**Required work**.
Begin at the top of the following data. Copy each line exactly until you have copied the line containing "Download your brochure".

**Records for processing**.
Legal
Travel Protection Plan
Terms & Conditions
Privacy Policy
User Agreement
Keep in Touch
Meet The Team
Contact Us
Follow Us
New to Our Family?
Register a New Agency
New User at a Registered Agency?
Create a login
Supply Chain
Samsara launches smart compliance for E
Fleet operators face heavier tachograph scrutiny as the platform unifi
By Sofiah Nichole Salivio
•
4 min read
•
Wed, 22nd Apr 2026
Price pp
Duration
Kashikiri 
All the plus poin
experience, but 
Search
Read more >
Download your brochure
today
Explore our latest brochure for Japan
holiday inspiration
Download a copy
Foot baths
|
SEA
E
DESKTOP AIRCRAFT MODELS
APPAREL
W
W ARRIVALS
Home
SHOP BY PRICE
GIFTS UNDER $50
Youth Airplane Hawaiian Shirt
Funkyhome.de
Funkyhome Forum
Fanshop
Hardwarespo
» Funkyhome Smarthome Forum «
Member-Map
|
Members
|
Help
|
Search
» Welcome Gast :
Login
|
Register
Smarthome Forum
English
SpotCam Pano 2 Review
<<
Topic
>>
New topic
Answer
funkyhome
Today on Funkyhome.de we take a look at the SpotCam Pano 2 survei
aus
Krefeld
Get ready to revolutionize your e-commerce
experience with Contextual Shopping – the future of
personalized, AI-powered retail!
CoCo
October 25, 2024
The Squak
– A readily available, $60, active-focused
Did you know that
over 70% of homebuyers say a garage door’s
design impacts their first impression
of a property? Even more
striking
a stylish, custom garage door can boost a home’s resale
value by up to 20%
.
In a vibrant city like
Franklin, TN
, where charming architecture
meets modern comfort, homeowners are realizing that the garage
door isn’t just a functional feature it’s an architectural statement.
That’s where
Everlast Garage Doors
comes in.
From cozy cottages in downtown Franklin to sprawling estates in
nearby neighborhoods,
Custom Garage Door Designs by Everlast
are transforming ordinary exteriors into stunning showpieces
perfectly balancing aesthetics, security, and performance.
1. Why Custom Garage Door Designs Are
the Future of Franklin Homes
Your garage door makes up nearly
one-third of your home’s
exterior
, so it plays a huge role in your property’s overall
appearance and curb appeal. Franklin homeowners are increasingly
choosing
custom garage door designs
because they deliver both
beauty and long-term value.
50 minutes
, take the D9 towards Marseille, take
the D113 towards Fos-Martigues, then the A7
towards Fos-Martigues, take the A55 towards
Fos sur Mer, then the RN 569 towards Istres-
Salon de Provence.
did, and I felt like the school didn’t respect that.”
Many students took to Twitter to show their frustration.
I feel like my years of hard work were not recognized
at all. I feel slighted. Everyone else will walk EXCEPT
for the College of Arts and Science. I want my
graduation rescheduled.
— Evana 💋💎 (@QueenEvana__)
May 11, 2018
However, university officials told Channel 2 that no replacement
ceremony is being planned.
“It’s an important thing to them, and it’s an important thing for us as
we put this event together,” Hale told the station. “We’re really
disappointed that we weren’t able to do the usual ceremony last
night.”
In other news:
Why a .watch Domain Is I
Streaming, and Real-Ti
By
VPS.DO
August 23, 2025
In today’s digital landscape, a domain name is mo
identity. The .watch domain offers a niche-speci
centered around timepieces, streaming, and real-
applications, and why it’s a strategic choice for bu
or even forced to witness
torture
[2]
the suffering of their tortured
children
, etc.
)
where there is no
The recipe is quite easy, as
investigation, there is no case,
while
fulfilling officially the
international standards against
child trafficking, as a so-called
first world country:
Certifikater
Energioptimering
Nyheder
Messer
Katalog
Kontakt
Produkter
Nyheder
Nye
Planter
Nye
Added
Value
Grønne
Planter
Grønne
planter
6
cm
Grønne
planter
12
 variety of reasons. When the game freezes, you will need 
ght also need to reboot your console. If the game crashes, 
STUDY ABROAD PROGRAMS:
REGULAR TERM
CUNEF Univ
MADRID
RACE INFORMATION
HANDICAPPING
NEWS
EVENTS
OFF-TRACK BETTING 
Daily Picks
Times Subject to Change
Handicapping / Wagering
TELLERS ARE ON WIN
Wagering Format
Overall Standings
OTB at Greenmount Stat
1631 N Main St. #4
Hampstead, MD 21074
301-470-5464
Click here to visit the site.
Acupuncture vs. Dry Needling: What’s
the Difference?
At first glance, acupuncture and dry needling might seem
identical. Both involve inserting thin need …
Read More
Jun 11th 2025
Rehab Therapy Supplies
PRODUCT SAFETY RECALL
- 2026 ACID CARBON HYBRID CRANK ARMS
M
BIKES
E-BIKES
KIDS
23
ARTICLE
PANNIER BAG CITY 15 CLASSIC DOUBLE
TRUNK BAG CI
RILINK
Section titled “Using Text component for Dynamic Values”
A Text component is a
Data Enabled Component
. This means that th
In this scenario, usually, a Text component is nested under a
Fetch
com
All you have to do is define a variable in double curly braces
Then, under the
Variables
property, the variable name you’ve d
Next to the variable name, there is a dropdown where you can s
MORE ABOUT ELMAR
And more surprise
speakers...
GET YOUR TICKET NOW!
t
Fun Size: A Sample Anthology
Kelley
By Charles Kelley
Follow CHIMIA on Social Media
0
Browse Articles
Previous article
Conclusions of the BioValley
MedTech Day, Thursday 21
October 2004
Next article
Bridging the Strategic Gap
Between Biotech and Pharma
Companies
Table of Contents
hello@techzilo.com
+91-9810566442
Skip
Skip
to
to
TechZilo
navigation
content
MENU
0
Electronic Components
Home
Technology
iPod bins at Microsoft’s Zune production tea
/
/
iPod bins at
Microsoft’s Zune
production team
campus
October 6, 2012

**Answer section**.
Legal
Travel Protection Plan
Terms & Conditions
Privacy Policy
User Agreement
Keep in Touch
Meet The Team
Contact Us
Follow Us
New to Our Family?
Register a New Agency
New User at a Registered Agency?
Create a login
Supply Chain
Samsara launches smart compliance for E
Fleet operators face heavier tachograph scrutiny as the platform unifi
By Sofiah Nichole Salivio
•
4 min read
•
Wed, 22nd Apr 2026
Price pp
Duration
Kashikiri 
All the plus poin
experience, but 
Search
Read more >
Download your brochure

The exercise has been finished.